_EXERCISE OBJECTIVE:_ A faithful copy is needed of the lines below from the one with "gai hình dao bọc nhựa PVC giúp" up to and including the one with "EUA anuncia ‘ação global mais forte até o"; set it down with no pictures and no other lines.

_____

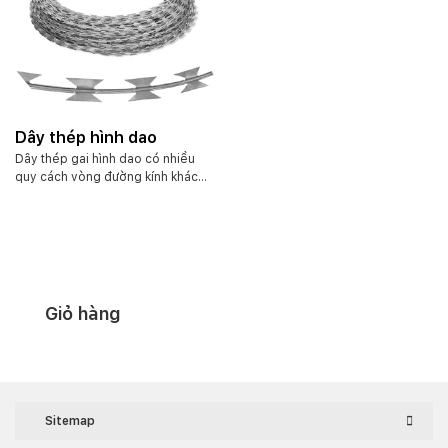
Dây thép hình dao
Dây thép gai hình dao có nhiều
quy cách vòng đường kính khác
nhau như: Vòng 3 tấc, 4 tấc, 5 tấc,
6 tấc, 8 tấc, 9 tấc. Cuộn nặng 9-
10kg, Chất liệu xi mạ kẽm. Chiều
dài cuộn tùy theo đường kính
vòng mà từ 2.5m – 14m. Ngoài ra
chúng tôi còn cung cấp loại kẽm
gai hình dao bọc nhựa PVC giúp
Giỏ hàng
kéo dài thời gian sử dụng được lâu
hơn.
Sitemap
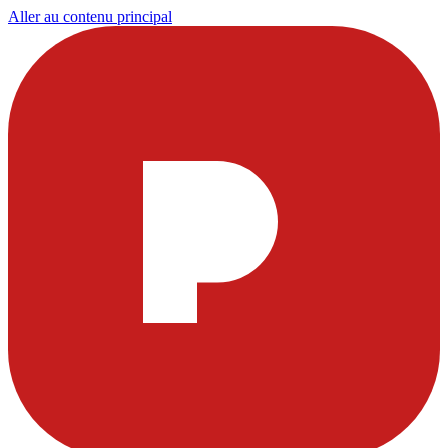
Aller au contenu principal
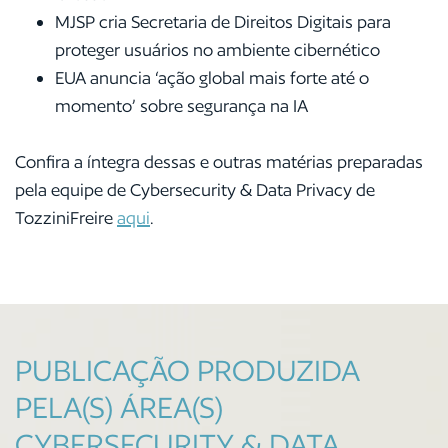
MJSP cria Secretaria de Direitos Digitais para
proteger usuários no ambiente cibernético
EUA anuncia ‘ação global mais forte até o
momento’ sobre segurança na IA
Confira a íntegra dessas e outras matérias preparadas
pela equipe de Cybersecurity & Data Privacy de
TozziniFreire
aqui
.
PUBLICAÇÃO PRODUZIDA
PELA(S) ÁREA(S)
CYBERSECURITY & DATA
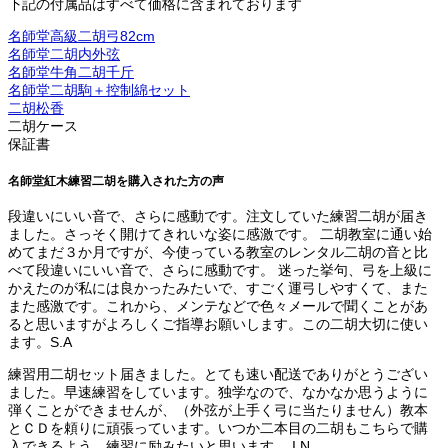
下記の付属品はすべて価格に含まれております
名師堂高級二胡弓82cm
名師堂二胡内外弦
名師堂牛角二胡千斤
名師堂二胡駒＋控制綿セット
二胡松香
二胡ケース
保証書
名師堂紅木練習二胡を購入された方の声
段違いにいい音で、さらに感動です。注文していた練習二胡が届き
ました。さっそく開けてきれいな姿に感激です。 二胡教室に通い始
めてまだ３か月ですが、今使っている教室のレンタル二胡の音と比
べて段違いにいい音で、さらに感動です。 迷った挙句、弓を上級に
かえたのが私には良かったみたいで、すごく運弓しやすくて、また
また感激です。これから、メンテなどで色々メールで聞くことがあ
ると思いますがよろしくご指導お願いします。この二胡大切に使い
ます。S.A
練習用二胡セット届きました。とても速い配送でありがとうござい
ました。早速練習をしています。独学なので、なかなか思うように
弾くことができませんが、（外弦が上手く弓に当たりません）教本
とＣＤを頼りに頑張っています。いつか二本目の二胡もこちらで購
入できるよう、練習に励みたいと思います。 I.N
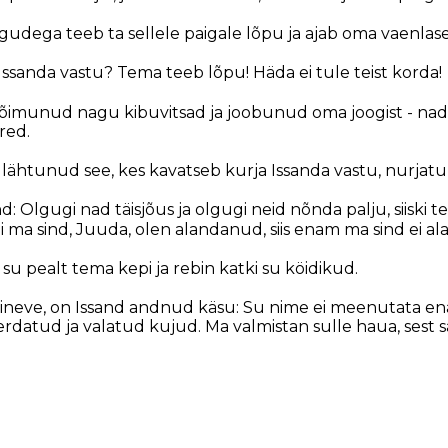
gudega teeb ta sellele paigale lõpu ja ajab oma vaenla
Issanda vastu? Tema teeb lõpu! Häda ei tule teist korda!
õimunud nagu kibuvitsad ja joobunud oma joogist - nad 
red.
n lähtunud see, kes kavatseb kurja Issanda vastu, nurjat
: Olgugi nad täisjõus ja olgugi neid nõnda palju, siiski t
i ma sind, Juuda, olen alandanud, siis enam ma sind ei al
 pealt tema kepi ja rebin katki su köidikud.
iineve, on Issand andnud käsu: Su nime ei meenutata en
erdatud ja valatud kujud. Ma valmistan sulle haua, sest 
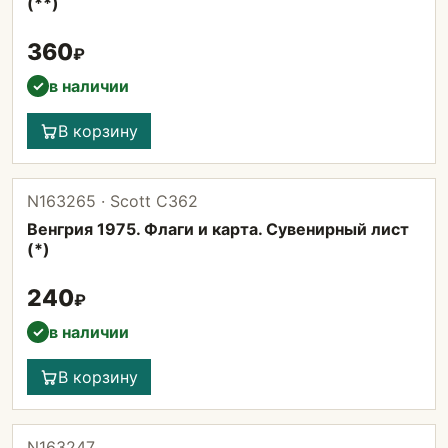
(**)
360
₽
в наличии
✓
В корзину
N163265 · Scott C362
Венгрия 1975. Флаги и карта. Сувенирный лист
(*)
240
₽
в наличии
✓
В корзину
N163247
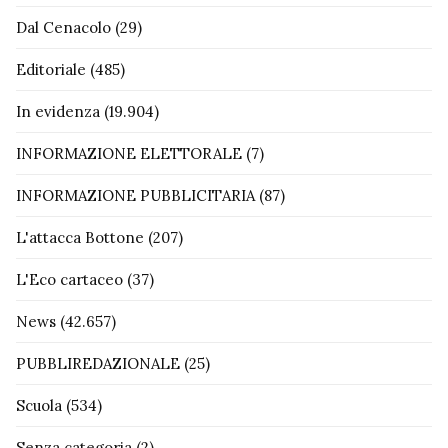
Dal Cenacolo
(29)
Editoriale
(485)
In evidenza
(19.904)
INFORMAZIONE ELETTORALE
(7)
INFORMAZIONE PUBBLICITARIA
(87)
L'attacca Bottone
(207)
L'Eco cartaceo
(37)
News
(42.657)
PUBBLIREDAZIONALE
(25)
Scuola
(534)
Senza categoria
(2)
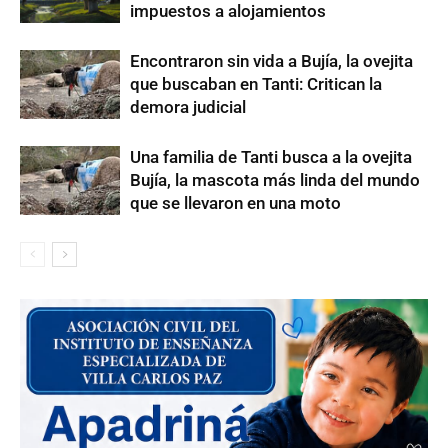
impuestos a alojamientos
Encontraron sin vida a Bujía, la ovejita
que buscaban en Tanti: Critican la
demora judicial
Una familia de Tanti busca a la ovejita
Bujía, la mascota más linda del mundo
que se llevaron en una moto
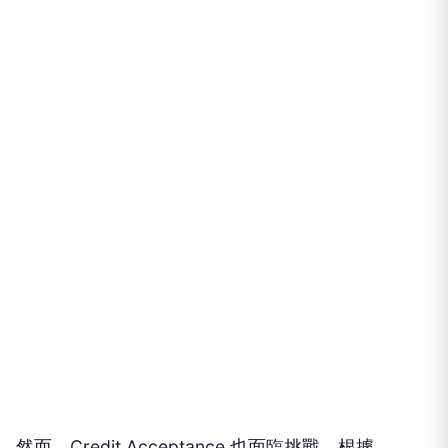
然而，Credit Acceptance 也面臨挑戰。根據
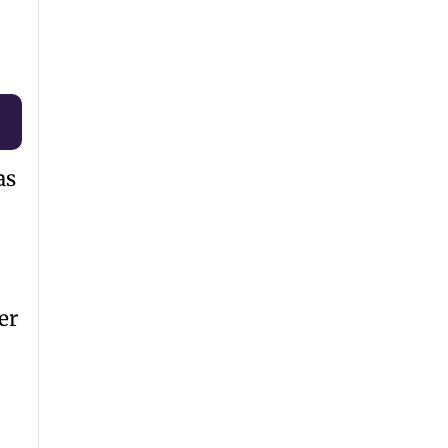
las
er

_____

_WRITTEN SOLUTION:_
gai hình dao bọc nhựa PVC giúp
Giỏ hàng
kéo dài thời gian sử dụng được lâu
hơn.
Sitemap
Aller au contenu principal
MJSP cria Secretaria de Direitos Digitais para
proteger usuários no ambiente cibernético
EUA anuncia ‘ação global mais forte até o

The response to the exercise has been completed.